Sevgili Okuyucularım, 1880 de
vefat eden merhum Ziya Paşa, İslam dünyasının acı ve hazin manzarasını şu veciz
mısralarıyla dile getirmişti:
Diyar-ı küfrü gezdim,
beldeler, kâşaneler gördüm
Dolaştım mülk-i İslami bütün
viraneler gördüm
Milli şairimiz merhum Mehmet
Akif Ersoy ise, Müslümanların maruz kaldığı hazin manzarayı çok daha acı bir
şekilde şöyle ifade etmiştir:
"Ne gördün, Şark"ı çok gezdin?
" diyorlar. Gördüğüm yer yer
Harap iller, serilmiş
hanümanla, başsız ümmetler,
Yıkılmış köprüler, çökmüş
kanallar, yolcusuz yollar,
Bükülmüş beller, incelmiş
boyunlar, kaynamaz kanlar
Düşünmez başlar, aldırmaz
yürekler, paslı vicdanlar
Tagallüpler, esaretler,
tahakkümler, mezelletler
Riyalar, türlü iğrenç
iptilâlar, türlü illetler
Örümcek bağlamış, tütmez
ocaklar; yanmış ormanlar
Ekinsiz tarlalar, ot basmış
evler, küflü Harmanlar
Cemaatsiz imamlar, kirli
yüzler, secdesiz başlar;
"Gaza" namiyle dindaş öldüren
biçare dindaşlar;
Ipıssız aşiyanlar; kimsesiz
köyler; çökük damlar;
Emek mahrumu günler; fikr-i
ferdâ bilmez akşamlar!.
Geçerken, ağladım geçtim;
dururken ağladım durdum;
Duyan yok, ses veren yok, bin
perişan yurda başvurdum.
Mezarlar, âhiretler, yükselen
karşımda dûradûr;
Ne topraktan güler bir yüz, ne göklerden güler bir nûr?....

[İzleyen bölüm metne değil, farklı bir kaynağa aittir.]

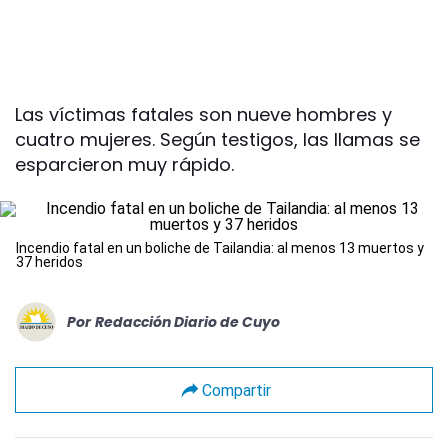
Las víctimas fatales son nueve hombres y
cuatro mujeres. Según testigos, las llamas se
esparcieron muy rápido.
Incendio fatal en un boliche de Tailandia: al menos 13 muertos y
37 heridos
Por
Redacción Diario de Cuyo
Compartir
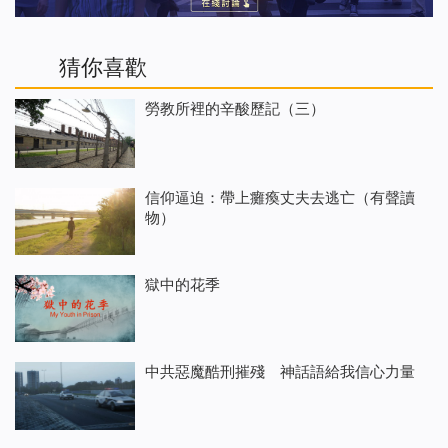
猜你喜歡
勞教所裡的辛酸歷記（三）
信仰逼迫：帶上癱瘓丈夫去逃亡（有聲讀
物）
獄中的花季
中共惡魔酷刑摧殘 神話語給我信心力量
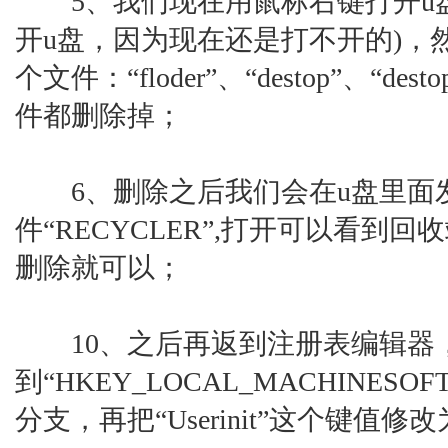
5、我们现在用鼠标右键打开u盘
开u盘，因为现在还是打不开的)，
个文件：“floder”、“destop”、“dest
件都删除掉；
6、删除之后我们会在u盘里面
件“RECYCLER”,打开可以看
删除就可以；
10、之后再返到注册表编辑器
到“HKEY_LOCAL_MACHINESOFTWAR
分支，再把“Userinit”这个键值修改为“us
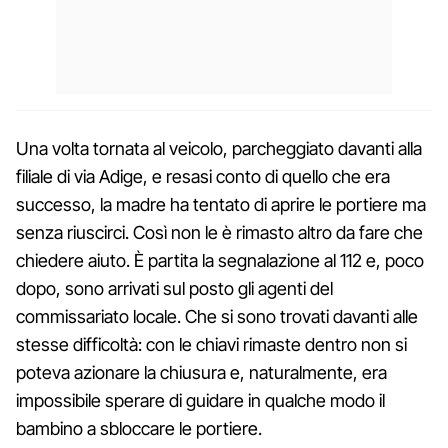
Una volta tornata al veicolo, parcheggiato davanti alla
filiale di via Adige, e resasi conto di quello che era
successo, la madre ha tentato di aprire le portiere ma
senza riuscirci. Così non le è rimasto altro da fare che
chiedere aiuto. È partita la segnalazione al 112 e, poco
dopo, sono arrivati sul posto gli agenti del
commissariato locale. Che si sono trovati davanti alle
stesse difficoltà: con le chiavi rimaste dentro non si
poteva azionare la chiusura e, naturalmente, era
impossibile sperare di guidare in qualche modo il
bambino a sbloccare le portiere.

Sevgili okuyucularım, İslam dünyası bu gün de bu hazin durumdan çok
da farklı değil. Peki, İslam dünyasının bu açmazlarının sebepler nelerdir?

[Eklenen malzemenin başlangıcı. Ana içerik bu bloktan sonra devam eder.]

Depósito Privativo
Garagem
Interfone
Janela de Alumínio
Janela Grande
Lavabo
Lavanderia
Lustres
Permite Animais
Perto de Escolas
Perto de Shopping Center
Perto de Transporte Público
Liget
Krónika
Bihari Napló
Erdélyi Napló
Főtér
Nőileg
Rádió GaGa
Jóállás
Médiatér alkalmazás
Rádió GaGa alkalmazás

Neden Müslüman milletler geriliğin, geri kalmışlığın girdabında yaşamaktadır?
İşte tüm bunların nedenlerini bir önceki yazımızda sözünü ettiğimiz Türk İslam
mütefekkiri Musa Carullah dile getiriyor. Ve diyor ki:. İnsanlık âlemini istila
eden bu belanın sorumlusu ne ilahi dindedir ne de bu dini tebliğ eden
peygamberdedir. Kusur, kur"an"ı kerim"in beyanında ihtilafa düşen din
bilginlerindedir. Bir kere din insan yaşamında en önemli bir olgudur. Zira
insanların her hareketi dinlerine yani kalplerinin dürüstlüğüne bağlıdır. Kalbi
pak insanın her işi pak olur. . İnsanların kalbinde bir bozulma meydana gelirse
hareketi de o ölçüde bozulur. İnsanın yaşantısı kalbinin tercümesidir. Hayatın
güzelliği kalbin güzelliği iledir. Emaneti, adaleti emreden Allah"ın varlığına
inanan insan, emanet ve adalet yolundan ayrılmayarak yaşar. Ruhun bekası,
nefsin olgunlaşması için çalışır. Dine, insan düşüncesi ve aklı üzerine
sınırlama koyan bir rol verilmemelidir. Din insana inanç ve iman telkin
etmelidir. Bilimsel aklın keşfettiği prensiplerle karşı karşıya
getirilmemelidir. İslam dünyasında din, bir savaş bir muharebe meydanı haline
getirilmiştir. Din aklın düşmanı, hayatın düşmanı, hakikatlerin zıddı,
dervişlerin rehberi, tembellik ve geriliğin dostu, mutluluk ve ilerleme yolunda
en güçlü bir engel telkin eder olmuştur. Bu durum, çoğu insanın kafasında yaşam
ile din arasında bir düşmanlık meydana getirmiştir. Dine yapılan bu müdahale,
onun ruhuna, safiyetine zarar vermekle kalmamış; insanların manevi arzularını
ve şevklerini yükselten yüce değerleri de köreltmiştir.